I found the solution to my problem by upgrading the OS to Windows 11 Pro.
On Sunday, I ran several, real-world tests with my Z8 using the exact same data set and the exact same other programs open.
My Z8 has a mismatch in the RAM, but it is consistent by CPU, and there are no post warnings or warnings in HP Performance Advisor.
CPU0: Hynix 16x16GB 2Rx8 PC4-2933Y-RE2-12 ; total 192GB
CPU1: Samsung 16x16GB 1Rx4 PC4-2933Y-RC2-12 ; total 192GB
I did not know if my issue was due to OS settings, BIOS settings, or RAM mismatches between the CPUs.
The only things running before executing WBPP process were: File Explorer, Task Manager, and PixInsight.
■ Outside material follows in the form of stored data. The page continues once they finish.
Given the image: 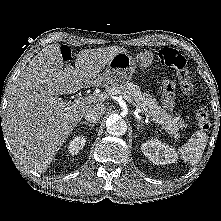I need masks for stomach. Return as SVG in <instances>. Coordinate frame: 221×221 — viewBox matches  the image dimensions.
Listing matches in <instances>:
<instances>
[{"label": "stomach", "instance_id": "obj_1", "mask_svg": "<svg viewBox=\"0 0 221 221\" xmlns=\"http://www.w3.org/2000/svg\"><path fill=\"white\" fill-rule=\"evenodd\" d=\"M154 60V53L150 50L140 51L136 57H132L127 52L116 54L108 63L104 73V84L120 85L132 78L137 65L142 69L149 67Z\"/></svg>", "mask_w": 221, "mask_h": 221}]
</instances>
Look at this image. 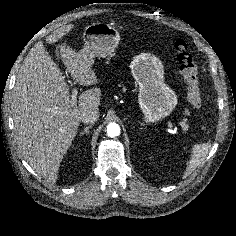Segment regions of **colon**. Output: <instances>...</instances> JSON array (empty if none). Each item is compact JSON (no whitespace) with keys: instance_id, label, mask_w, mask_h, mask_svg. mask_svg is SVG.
I'll use <instances>...</instances> for the list:
<instances>
[{"instance_id":"5ec220e1","label":"colon","mask_w":236,"mask_h":236,"mask_svg":"<svg viewBox=\"0 0 236 236\" xmlns=\"http://www.w3.org/2000/svg\"><path fill=\"white\" fill-rule=\"evenodd\" d=\"M174 46L178 56L180 73L187 88V99L193 107L199 108L202 105L203 98L199 86L198 67L194 57L184 40H177Z\"/></svg>"}]
</instances>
The PixInsight session had nothing else going on, I just opened PI and ran WBPP, and WBPP's cache was purged. Before running WBPP total RAM usage was ~11-12GB and CPU usage was ~1% with both CPUs being very similar. I have setup a RamDisk using up to 56GB and 56 swap folders for PI's swap. What I was testing was WBPP stacking 227x QHY268M subs that had already been calibrated/registered. While WBPP was running, I monitored Task Manager's measurement of load, and the CPU load and RAM usage varied depending on what WBPP was doing at the time.
Identical RAM (96GB per CPU; 192GB total) and Win10P
To test if the problems were due to RAM mismatch, I removed all the 2Rx8 RAM from CPU0, and moved 6x16GB 1Rx4 from CPU1 to CPU0, leaving both CPUs have 96GB of RAM in the 1st RAM bank (as HP advises).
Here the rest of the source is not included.